Mérida, March 25, 2009 (venezuelanalysis.com)– Very few teachers went on strike today, in response to some teachers’ federations call for one, over demands for pay increases and more job security. The Venezuelan government called the strike illegal, as it is currently in negotiations with teachers’ unions.
The Venezuelan Teachers College federation and the United Federation of Teaching (Fetramagisterio) called the “24 hour” strike, along with five other unions, demanding a wage increase of 120%.
The federations called full strikes in nine states, while in others,
Nelson Gonzalez, president of Fetramagisterio, said they would organize meetings with parents and the communal councils, “because it’s a union action of warning, not to deepen the conflict.”
According to newspaper El Tiempo, the president of the College of Education Graduates, Carmen Aguirreche, said teachers in Caracas, and Vargas and Miranda states would work, while the leadership of the federation would occupy the Ministry of Education. Another union said it would strike just between 7am and 12am.
The Minister for Education, Hector Navarro said only 168 educational institutions had gone on strike out a total of 28,400 in the country, a percentage of 0.59%.
In opposition controlled Zulia state, 2.4% of schools went on strike, the highest turnout according to Navarro.
However the president of the College of Teachers of Venezuela told opposition TV station Globalvision that 90% of teachers were participating in the strike.

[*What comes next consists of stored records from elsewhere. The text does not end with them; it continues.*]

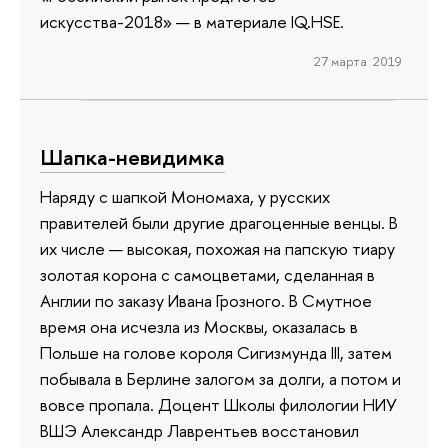
искусства-2018» — в материале IQ.HSE.
27 марта 2019
Шапка-невидимка
Наряду с шапкой Мономаха, у русских
правителей были другие драгоценные венцы. В
их числе — высокая, похожая на папскую тиару
золотая корона с самоцветами, сделанная в
Англии по заказу Ивана Грозного. В Смутное
время она исчезла из Москвы, оказалась в
Польше на голове короля Сигизмунда III, затем
побывала в Берлине залогом за долги, а потом и
вовсе пропала. Доцент Школы филологии НИУ
ВШЭ Александр Лаврентьев восстановил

Opposition paper El Nacional reported that 60% of schools in Anzoategui state had gone on strike and blamed “the fear and the threat to the teachers [by the government, of penalties]” for the incomplete strike. Strikers are also claiming 70% in Portuguesa state, 80% in Aragua, and 90% in the universities of Nueva Esparta.
The paper also quotes Juan Munoz from the Union of Teaching Workers as saying 40% of the schools who didn’t strike didn’t because of fear that they would lose their jobs like the workers at PDVSA had, and that students from the government run higher education mission, Mission Sucre, would be put in their place.
Navarro responded, “If the strike was attended by 90% of affiliates to these organizations, it’s because evidently they have very few members and they have no impact on the schools.”
Current teacher-government negotiations
Teachers’ unions started discussions with the government for a new collective contract on November 5 last year. But Navarro, speaking on Venezuelan Television (VTV) this morning, said none of the seven unions who had called the strike were present at the rounds of discussions as they were not legitimate unions because their leaders had not been democratically elected by the workers.
Orlando Perez, the president of the National Union of United Teaching Force (Sinafum) said that until now they had agreed on 30 clauses in the discussion and those of an economic nature would be agreed upon next week. He said the discussion was also about improving the education of both students and teachers.
Until now in the discussion, Perez said they were looking at awarding high school teachers a wage of 3.5 times the minimum wage, and university professionals 4.25 times. The minimum wage is currently 800 BsF ($US 372).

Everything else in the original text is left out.